- Born: Itumeleng Phake Katlehong, South Africa
- Education: University of South Africa, Virginia Commonwealth University
- Occupation: Entrepreneur;
- Years active: 2014-present
- Organization: Zenzele Group
- Known for: Entrepreneurship
- Awards: South Africa Entrepreneur of the year

= Tumi Phake =

South African fitness entrepreneur

Tumi Phake is a South African entrepreneur, he is the CEO of Zenzele Group and he was named South African SME Entrepreneur of the Year in 2017. Phake is also the South African ambassador for the Young African Initiative (YALI).

==Background==
Born Itumeleng Phake, Tumi Phake was born in Katlehong, South Africa and he grew up in Tembisa, Gauteng where he had his early education. He then enrolled for a Financial Management degree at the University of South Africa through a bursary. In 2016, during his time as Young African Initiative (YALI) ambassador he studied at Virginia Commonwealth University in the United States of America and during the program he also studied Business and Entrepreneurship.

Tumi began his career at First National Bank where he also served as a junior board member, he the joined Rand Merchant Bank (RMB), and in 2014 he left the banking to startup Zenzele Group, through which he has investments in fitness, sportswear, technology, healthcare supplement and renewable energy.
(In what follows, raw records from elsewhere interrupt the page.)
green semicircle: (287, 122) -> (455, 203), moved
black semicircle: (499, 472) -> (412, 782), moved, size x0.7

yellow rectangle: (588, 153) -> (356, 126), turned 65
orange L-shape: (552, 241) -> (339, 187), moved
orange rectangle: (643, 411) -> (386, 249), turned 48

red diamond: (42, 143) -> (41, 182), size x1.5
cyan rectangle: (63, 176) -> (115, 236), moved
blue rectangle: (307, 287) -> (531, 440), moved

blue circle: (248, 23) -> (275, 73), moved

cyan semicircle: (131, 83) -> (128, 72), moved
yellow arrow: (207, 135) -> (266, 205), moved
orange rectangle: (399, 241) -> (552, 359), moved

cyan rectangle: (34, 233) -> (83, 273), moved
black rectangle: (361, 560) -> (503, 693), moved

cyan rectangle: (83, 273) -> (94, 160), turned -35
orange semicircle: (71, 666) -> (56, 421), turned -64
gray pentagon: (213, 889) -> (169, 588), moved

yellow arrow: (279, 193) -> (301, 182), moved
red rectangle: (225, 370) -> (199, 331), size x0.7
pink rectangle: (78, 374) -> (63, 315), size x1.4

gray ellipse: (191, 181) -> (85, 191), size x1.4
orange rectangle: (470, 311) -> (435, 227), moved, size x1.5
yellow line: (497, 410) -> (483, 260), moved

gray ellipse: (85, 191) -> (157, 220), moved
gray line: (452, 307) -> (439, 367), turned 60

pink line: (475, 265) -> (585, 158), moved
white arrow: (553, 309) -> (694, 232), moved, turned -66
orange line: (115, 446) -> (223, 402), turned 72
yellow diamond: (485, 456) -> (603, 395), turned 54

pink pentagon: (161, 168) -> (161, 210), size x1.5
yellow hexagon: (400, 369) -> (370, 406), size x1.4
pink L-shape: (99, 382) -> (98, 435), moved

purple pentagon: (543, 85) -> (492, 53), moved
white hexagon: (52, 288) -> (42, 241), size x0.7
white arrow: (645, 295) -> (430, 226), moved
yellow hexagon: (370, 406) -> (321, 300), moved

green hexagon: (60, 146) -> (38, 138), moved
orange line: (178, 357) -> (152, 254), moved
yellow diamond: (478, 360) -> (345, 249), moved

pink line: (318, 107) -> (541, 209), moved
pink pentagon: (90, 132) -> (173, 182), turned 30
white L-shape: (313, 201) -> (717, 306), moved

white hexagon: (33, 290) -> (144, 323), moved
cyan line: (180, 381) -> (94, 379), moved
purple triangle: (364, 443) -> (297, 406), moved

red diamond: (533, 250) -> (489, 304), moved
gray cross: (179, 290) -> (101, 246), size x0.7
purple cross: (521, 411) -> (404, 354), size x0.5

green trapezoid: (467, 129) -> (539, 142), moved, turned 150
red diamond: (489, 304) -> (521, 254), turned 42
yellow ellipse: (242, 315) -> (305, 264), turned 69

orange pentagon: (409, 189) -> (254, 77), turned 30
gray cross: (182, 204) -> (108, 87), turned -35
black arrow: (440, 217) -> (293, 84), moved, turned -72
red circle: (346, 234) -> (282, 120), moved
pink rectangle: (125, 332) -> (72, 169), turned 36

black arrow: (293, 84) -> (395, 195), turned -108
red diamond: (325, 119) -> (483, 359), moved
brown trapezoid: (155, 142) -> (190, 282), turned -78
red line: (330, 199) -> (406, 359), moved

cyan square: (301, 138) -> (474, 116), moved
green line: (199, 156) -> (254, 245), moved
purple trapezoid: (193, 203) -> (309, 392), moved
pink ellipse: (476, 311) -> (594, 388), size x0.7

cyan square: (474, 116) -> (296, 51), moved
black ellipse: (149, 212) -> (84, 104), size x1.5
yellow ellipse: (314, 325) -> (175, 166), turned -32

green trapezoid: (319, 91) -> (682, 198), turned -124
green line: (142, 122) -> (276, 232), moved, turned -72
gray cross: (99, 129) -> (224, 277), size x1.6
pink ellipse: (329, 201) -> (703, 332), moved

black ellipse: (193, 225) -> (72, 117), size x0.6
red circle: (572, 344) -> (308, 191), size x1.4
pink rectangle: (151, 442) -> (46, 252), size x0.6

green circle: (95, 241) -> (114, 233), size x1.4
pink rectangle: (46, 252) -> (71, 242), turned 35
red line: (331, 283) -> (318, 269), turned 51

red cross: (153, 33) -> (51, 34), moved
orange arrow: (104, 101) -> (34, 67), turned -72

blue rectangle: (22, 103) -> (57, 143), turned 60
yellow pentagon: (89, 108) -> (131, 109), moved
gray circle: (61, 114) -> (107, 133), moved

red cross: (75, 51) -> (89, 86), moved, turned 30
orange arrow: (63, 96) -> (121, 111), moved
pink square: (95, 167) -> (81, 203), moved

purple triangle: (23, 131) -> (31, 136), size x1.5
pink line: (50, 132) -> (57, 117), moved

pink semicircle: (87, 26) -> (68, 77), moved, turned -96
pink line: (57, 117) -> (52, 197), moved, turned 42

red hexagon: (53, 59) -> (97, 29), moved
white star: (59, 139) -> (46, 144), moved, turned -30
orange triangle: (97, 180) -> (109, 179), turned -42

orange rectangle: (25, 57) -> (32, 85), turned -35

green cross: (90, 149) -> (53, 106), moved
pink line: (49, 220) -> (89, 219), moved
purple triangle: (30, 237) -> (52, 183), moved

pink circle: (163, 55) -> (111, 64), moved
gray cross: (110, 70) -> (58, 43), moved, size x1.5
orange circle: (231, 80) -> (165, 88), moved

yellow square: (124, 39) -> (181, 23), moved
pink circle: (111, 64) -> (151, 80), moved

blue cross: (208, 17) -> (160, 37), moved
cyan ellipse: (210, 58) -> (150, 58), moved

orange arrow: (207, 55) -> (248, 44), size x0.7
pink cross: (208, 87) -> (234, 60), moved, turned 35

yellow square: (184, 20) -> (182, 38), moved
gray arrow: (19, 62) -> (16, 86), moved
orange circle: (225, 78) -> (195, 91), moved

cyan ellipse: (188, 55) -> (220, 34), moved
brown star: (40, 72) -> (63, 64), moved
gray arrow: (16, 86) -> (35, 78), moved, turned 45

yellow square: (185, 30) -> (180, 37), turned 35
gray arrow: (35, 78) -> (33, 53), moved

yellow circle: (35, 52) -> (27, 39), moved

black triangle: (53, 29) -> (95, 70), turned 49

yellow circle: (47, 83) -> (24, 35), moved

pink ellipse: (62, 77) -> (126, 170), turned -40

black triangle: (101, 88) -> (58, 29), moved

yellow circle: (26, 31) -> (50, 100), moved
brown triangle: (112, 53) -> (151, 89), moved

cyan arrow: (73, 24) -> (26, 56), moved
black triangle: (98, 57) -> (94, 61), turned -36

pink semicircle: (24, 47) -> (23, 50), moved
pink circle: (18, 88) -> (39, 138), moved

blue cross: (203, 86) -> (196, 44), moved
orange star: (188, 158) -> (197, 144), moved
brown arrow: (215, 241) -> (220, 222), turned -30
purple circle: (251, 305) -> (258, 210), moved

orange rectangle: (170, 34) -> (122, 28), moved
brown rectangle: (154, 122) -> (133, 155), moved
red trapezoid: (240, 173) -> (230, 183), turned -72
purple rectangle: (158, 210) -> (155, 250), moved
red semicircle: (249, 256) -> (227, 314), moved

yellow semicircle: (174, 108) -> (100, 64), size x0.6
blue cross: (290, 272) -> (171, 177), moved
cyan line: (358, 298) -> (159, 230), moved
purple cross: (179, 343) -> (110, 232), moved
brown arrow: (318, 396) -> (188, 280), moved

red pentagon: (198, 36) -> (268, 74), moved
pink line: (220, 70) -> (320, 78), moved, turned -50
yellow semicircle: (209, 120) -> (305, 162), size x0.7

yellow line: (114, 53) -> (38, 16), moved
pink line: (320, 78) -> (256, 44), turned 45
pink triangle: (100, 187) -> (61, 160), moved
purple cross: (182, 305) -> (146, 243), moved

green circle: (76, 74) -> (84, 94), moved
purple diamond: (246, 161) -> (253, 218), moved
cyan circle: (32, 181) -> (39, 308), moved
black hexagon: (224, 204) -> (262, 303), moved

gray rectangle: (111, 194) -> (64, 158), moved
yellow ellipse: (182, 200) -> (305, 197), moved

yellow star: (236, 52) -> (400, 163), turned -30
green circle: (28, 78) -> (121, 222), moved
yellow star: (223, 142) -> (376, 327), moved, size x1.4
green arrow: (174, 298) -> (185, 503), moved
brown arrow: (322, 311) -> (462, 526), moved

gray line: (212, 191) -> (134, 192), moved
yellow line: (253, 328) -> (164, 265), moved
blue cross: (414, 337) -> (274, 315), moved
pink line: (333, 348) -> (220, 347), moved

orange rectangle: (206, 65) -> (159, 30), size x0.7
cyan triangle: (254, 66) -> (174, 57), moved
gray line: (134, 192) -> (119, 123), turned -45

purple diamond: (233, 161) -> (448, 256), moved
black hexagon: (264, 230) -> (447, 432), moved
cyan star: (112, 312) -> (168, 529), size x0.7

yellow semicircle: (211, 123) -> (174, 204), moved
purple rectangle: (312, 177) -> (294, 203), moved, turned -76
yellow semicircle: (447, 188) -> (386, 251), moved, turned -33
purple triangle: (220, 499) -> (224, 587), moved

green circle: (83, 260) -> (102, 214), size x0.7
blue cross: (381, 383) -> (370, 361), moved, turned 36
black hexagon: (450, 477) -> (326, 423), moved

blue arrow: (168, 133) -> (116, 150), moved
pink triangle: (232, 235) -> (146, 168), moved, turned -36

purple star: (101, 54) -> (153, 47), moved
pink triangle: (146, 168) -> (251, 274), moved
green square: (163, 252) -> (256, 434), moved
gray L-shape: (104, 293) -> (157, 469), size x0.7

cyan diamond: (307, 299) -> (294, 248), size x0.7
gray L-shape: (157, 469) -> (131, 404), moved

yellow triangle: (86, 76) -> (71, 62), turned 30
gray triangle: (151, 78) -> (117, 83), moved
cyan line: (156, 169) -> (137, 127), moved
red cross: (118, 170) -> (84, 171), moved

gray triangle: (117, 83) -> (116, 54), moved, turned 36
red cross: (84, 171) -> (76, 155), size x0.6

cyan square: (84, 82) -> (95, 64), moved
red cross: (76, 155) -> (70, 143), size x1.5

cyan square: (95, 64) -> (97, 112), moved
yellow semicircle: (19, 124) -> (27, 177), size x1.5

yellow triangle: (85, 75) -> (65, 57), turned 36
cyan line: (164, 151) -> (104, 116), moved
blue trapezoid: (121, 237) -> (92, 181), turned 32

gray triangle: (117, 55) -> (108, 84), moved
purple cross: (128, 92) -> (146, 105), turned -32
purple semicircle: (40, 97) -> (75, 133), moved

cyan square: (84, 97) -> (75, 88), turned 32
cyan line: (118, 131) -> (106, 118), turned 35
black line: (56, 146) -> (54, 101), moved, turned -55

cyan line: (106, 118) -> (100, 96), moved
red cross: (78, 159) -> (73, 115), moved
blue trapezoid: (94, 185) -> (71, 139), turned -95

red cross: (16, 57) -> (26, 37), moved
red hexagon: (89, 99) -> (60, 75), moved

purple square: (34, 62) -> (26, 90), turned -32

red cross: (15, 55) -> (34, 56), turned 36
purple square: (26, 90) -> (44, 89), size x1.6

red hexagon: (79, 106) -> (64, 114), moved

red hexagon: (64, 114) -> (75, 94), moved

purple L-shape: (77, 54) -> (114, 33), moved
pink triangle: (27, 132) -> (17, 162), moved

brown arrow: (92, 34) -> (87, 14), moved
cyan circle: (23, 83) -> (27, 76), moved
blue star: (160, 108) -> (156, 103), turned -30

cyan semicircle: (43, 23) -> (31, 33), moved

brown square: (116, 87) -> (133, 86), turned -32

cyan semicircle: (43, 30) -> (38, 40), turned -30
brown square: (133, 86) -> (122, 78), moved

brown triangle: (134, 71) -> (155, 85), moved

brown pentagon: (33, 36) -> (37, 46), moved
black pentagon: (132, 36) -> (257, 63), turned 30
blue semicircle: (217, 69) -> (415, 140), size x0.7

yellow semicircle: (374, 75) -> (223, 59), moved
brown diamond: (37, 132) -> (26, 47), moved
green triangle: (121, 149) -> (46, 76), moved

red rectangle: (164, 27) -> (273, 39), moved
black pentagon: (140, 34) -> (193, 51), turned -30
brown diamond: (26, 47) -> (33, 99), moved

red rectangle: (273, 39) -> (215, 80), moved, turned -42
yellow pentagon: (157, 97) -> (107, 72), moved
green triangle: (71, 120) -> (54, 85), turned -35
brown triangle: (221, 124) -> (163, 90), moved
He successfully obtained initial seed funding to launch his business and subsequently secured additional investment for growth, enabling him to expand and scale the company.

In 2015, Tumi Phake was named in the Mail & Guardian 200 Young South Africans list, then in 2016, he was selected as a South African ambassador for the Young African Leaders Initiative in the United States of America, a leadership program established by former president Barack Obama for young African Leaders.

In 2017 he was awarded South African entrepreneur of the Year Award and in 2019, he was ranked amongst the Most Influential Young South Africans in the business sector. In 2018, Tumi Phake received an Associate Award issued by Harvard Business School through Harambe Entrepreneur Alliance. He also was a finalist at the All Africa Business Leaders Awards curated by CNBC Africa in 2018, he was then awarded as Best African fitness Entrepreneur at the Tropics Business Summit in 2019 the same year he diversified his portfolio Zenzele Group portfolio into several subsidiary companies which include Zenzele Tech, Zen Nutrition, APARA Premium and Zenzele Health.